When a new vma can be merged simultaneously with its two immediate
neighbours in both directions, vma_merge() extends the predecessor vma
and deletes the successor. However, if the vma maps a file, it fails to
fput() when doing the delete, leaving the file's refcount inconsistent.
# This is a BitKeeper generated patch for the following project:
# Project Name: Linux kernel tree
# This patch format is intended for GNU patch command version 2.5 or higher.
# This patch includes the following deltas:
# ChangeSet 1.1083 -> 1.1084
# mm/mmap.c 1.79 -> 1.80
#
# The following is the BitKeeper ChangeSet Log
# --------------------------------------------
# 03/05/09 [email protected] 1.1084
# Fix vma merging problem leading to file refcount getting out of sync.
# --------------------------------------------
#
diff -Nru a/mm/mmap.c b/mm/mmap.c
--- a/mm/mmap.c Fri May 9 13:26:53 2003
+++ b/mm/mmap.c Fri May 9 13:26:53 2003
@@ -471,6 +471,8 @@
spin_unlock(lock);
if (need_up)
up(&inode->i_mapping->i_shared_sem);
+ if (file)
+ fput(file);
mm->map_count--;
kmem_cache_free(vm_area_cachep, next);
On Fri, May 09, 2003 at 01:34:21PM +0100, Stephen C. Tweedie wrote:
> When a new vma can be merged simultaneously with its two immediate
> neighbours in both directions, vma_merge() extends the predecessor vma
> and deletes the successor. However, if the vma maps a file, it fails to
> fput() when doing the delete, leaving the file's refcount inconsistent.
>
> # This is a BitKeeper generated patch for the following project:
> # Project Name: Linux kernel tree
> # This patch format is intended for GNU patch command version 2.5 or higher.

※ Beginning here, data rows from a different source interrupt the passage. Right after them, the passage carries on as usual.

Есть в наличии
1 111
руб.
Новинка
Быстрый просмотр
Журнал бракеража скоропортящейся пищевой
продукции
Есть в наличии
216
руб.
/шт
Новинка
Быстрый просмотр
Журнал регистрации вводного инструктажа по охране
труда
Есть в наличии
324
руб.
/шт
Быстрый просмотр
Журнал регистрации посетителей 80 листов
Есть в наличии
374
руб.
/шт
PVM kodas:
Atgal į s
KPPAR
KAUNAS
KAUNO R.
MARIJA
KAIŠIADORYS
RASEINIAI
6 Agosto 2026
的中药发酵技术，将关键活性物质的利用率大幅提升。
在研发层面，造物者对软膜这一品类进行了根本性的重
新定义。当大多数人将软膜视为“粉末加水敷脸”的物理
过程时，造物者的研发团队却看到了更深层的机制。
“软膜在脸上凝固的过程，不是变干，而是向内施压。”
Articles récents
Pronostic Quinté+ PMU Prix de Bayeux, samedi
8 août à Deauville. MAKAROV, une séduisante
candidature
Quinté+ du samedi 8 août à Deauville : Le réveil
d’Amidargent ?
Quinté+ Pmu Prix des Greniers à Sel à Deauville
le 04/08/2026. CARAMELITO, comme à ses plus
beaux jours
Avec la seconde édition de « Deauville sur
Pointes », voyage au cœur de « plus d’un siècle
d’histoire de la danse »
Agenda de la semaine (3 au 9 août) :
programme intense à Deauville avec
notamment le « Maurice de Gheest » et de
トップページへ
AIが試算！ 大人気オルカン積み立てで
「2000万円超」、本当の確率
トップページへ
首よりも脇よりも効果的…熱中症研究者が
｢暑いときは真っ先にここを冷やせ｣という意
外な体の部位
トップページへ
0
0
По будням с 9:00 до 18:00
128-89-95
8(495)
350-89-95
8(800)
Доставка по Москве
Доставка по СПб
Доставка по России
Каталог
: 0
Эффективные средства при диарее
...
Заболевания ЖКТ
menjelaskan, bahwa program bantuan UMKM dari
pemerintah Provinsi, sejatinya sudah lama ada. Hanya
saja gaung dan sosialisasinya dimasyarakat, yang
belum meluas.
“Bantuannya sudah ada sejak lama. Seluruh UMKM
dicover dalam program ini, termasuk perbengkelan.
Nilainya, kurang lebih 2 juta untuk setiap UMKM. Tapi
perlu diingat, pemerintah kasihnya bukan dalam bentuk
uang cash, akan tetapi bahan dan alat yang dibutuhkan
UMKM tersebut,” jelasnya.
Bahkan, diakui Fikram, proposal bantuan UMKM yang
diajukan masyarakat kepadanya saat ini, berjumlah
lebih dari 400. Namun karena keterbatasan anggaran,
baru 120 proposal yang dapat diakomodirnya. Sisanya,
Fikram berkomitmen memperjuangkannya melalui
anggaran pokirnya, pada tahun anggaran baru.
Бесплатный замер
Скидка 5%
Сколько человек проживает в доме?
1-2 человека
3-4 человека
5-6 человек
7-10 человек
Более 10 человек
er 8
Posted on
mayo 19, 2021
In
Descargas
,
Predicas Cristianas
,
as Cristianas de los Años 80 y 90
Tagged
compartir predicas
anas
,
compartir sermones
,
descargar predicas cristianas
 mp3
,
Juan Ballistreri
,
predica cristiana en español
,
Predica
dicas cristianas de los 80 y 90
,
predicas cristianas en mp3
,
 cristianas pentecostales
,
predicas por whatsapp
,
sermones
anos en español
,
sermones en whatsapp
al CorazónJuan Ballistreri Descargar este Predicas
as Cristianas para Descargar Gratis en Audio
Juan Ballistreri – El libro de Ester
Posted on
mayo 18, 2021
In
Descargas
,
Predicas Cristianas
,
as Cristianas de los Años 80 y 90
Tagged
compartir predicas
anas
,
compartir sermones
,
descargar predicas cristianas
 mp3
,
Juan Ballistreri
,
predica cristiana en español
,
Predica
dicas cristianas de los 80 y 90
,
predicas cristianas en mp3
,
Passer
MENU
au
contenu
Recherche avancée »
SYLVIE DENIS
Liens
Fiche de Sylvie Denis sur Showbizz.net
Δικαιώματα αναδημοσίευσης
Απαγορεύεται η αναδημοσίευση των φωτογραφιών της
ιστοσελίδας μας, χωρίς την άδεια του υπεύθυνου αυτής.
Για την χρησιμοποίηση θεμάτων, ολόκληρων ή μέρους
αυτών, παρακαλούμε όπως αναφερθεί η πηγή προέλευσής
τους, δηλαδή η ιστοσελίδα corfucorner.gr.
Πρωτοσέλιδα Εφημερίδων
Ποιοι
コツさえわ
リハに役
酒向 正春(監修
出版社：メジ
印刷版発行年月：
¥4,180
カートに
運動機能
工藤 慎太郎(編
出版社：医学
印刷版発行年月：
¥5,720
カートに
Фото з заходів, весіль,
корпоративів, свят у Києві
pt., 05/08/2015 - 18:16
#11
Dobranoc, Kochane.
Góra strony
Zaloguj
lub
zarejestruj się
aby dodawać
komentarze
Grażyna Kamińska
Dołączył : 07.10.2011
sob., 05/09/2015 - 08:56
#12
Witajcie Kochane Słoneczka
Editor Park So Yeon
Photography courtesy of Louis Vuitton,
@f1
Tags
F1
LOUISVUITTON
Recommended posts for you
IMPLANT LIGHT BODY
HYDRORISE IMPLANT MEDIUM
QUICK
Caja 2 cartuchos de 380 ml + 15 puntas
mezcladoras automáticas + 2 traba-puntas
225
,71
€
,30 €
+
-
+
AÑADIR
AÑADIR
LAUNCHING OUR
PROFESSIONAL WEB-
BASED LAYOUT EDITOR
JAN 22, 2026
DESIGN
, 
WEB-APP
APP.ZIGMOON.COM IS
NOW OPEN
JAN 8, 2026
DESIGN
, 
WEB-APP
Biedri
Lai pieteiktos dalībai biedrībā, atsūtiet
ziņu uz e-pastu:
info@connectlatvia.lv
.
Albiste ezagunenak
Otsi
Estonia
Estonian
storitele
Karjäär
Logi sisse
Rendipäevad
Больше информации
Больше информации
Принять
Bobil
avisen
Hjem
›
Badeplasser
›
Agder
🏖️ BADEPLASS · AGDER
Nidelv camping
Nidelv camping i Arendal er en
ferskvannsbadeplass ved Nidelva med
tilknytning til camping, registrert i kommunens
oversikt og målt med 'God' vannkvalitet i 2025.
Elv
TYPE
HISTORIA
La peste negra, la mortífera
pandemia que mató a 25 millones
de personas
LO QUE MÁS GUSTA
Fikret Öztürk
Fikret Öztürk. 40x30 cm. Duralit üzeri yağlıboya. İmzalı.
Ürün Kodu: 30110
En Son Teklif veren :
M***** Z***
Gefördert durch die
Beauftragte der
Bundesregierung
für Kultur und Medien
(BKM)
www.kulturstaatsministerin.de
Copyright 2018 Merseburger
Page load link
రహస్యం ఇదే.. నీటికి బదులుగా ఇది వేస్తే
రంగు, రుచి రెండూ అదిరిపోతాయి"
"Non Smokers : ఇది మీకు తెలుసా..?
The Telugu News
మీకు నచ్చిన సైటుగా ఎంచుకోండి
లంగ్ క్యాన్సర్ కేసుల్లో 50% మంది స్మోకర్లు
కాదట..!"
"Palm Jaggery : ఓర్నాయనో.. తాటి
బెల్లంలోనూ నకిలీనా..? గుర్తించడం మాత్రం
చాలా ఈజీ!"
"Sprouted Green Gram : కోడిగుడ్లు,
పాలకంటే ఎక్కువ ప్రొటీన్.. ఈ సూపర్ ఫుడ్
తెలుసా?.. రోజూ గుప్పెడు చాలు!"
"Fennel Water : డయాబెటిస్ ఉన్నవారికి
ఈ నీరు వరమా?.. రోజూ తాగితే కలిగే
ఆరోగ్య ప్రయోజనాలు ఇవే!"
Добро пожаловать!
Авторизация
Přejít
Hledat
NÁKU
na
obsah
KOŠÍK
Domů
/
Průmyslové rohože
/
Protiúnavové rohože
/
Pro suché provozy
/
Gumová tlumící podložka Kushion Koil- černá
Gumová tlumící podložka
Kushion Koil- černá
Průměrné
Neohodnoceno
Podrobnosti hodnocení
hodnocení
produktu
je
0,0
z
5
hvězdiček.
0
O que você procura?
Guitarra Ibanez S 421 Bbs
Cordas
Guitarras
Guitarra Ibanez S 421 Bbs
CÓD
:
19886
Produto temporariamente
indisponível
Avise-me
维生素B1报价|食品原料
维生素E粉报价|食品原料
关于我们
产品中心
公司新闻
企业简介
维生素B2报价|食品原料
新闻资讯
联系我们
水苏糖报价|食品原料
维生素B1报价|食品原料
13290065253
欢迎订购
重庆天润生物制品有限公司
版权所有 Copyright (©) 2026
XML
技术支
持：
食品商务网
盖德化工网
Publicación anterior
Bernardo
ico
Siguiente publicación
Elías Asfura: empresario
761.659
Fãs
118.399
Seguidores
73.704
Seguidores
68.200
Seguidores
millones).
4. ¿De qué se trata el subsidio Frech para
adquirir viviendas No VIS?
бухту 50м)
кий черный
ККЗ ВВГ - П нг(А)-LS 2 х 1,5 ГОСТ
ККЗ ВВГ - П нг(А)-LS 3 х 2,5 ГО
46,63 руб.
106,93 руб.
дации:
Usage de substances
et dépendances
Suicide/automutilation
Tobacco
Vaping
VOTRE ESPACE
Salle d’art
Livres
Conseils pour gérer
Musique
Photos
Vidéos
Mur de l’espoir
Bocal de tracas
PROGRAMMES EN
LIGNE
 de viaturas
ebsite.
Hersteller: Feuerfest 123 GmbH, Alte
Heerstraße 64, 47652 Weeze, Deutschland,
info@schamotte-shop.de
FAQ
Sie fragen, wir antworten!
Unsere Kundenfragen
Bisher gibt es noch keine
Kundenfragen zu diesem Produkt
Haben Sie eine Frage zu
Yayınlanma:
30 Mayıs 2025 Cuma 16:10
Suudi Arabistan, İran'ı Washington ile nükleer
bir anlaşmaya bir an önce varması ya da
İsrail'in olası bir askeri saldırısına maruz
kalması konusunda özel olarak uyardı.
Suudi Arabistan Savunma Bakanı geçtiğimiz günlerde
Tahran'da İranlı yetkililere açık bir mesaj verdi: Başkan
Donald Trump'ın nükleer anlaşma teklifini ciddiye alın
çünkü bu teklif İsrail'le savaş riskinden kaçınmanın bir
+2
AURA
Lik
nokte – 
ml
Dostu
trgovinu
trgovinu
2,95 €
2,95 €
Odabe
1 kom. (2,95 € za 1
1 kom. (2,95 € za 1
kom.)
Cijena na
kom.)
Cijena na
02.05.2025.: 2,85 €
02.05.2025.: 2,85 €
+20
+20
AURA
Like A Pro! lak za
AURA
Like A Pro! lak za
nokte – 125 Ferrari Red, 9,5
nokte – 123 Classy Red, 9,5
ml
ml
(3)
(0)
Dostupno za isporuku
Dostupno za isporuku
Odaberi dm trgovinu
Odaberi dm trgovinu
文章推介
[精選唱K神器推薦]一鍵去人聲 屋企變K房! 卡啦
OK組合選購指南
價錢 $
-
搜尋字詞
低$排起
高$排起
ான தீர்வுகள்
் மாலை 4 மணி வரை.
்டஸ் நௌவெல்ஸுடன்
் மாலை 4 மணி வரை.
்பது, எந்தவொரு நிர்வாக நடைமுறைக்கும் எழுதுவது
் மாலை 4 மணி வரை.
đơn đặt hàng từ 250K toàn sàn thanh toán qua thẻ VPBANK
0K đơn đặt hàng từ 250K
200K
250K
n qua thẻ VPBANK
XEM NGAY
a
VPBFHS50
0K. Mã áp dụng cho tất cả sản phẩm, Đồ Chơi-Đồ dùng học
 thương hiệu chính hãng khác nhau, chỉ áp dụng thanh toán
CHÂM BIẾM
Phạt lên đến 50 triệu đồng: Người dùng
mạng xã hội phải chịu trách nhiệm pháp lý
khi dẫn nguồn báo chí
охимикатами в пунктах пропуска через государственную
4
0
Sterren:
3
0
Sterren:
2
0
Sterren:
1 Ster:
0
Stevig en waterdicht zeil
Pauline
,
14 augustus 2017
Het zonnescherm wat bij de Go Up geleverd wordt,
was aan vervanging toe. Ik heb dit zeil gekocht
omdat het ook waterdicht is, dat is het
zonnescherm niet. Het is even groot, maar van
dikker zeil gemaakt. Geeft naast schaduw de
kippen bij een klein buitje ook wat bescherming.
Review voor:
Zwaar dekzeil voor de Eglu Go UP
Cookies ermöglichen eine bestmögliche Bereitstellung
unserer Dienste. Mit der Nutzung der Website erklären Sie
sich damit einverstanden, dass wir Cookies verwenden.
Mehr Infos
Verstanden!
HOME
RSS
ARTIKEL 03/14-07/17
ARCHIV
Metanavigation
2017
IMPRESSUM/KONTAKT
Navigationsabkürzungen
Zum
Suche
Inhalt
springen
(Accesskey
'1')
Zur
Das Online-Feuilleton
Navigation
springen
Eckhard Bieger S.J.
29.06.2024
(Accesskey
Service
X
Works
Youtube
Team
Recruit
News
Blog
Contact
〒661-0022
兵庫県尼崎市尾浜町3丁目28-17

> # This patch includes the following deltas:
> # ChangeSet 1.1083 -> 1.1084
> # mm/mmap.c 1.79 -> 1.80
> #
> # The following is the BitKeeper ChangeSet Log
> # --------------------------------------------
> # 03/05/09 [email protected] 1.1084
> # Fix vma merging problem leading to file refcount getting out of sync.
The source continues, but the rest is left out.